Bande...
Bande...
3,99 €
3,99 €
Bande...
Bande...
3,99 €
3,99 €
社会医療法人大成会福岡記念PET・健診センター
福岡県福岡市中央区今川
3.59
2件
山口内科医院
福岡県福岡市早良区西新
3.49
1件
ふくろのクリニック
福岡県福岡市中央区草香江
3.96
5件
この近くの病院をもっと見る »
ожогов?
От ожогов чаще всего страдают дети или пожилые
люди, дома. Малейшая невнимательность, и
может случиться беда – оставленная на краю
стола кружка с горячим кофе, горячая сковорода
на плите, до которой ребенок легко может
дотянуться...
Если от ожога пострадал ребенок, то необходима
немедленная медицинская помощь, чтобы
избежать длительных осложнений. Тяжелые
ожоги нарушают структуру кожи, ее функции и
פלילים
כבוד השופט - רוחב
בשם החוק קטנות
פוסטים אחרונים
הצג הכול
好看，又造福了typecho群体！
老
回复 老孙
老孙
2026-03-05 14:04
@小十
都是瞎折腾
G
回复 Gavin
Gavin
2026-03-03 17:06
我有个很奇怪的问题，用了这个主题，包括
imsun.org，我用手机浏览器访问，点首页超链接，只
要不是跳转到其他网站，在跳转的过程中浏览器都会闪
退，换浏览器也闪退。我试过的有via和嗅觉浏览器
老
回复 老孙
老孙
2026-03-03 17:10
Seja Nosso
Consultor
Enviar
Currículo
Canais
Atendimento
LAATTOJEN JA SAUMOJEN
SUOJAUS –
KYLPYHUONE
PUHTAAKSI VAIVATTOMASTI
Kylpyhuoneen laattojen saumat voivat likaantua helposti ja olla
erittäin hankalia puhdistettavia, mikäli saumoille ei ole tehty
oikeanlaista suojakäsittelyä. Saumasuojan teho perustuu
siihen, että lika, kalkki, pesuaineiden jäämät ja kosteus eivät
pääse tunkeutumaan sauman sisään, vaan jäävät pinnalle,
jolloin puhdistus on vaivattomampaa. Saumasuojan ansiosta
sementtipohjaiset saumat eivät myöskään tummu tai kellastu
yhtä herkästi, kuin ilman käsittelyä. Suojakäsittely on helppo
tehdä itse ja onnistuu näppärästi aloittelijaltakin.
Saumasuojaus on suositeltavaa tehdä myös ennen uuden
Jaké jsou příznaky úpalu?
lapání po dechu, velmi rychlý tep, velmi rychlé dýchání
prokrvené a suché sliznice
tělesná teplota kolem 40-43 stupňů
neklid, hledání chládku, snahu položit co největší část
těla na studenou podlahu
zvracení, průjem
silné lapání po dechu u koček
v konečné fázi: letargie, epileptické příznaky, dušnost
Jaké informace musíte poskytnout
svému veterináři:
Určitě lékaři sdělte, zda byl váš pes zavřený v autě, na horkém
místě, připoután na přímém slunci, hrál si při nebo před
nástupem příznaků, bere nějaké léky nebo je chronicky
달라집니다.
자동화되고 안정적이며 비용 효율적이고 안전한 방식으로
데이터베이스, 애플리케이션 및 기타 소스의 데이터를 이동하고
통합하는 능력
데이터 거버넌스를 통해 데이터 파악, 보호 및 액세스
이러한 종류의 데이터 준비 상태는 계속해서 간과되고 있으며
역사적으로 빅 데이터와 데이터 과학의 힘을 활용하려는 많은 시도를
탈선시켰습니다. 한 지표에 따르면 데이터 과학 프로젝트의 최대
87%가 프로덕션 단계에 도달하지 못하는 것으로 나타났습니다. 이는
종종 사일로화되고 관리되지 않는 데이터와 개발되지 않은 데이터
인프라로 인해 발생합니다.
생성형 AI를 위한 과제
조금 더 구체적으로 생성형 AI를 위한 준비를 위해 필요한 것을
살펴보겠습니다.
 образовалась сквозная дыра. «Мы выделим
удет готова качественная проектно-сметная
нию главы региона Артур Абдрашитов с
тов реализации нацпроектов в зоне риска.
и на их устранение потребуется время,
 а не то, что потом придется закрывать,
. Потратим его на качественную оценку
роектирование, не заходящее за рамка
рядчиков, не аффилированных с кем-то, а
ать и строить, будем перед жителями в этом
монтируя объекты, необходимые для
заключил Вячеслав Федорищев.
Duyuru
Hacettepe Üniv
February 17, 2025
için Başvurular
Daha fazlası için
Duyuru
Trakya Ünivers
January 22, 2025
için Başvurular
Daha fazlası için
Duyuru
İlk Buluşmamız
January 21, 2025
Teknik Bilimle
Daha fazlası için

*Task to complete:* Find "ребенок" in the data above. Report each line where it appears.

*Output below:*
на плите, до которой ребенок легко может
Если от ожога пострадал ребенок, то необходима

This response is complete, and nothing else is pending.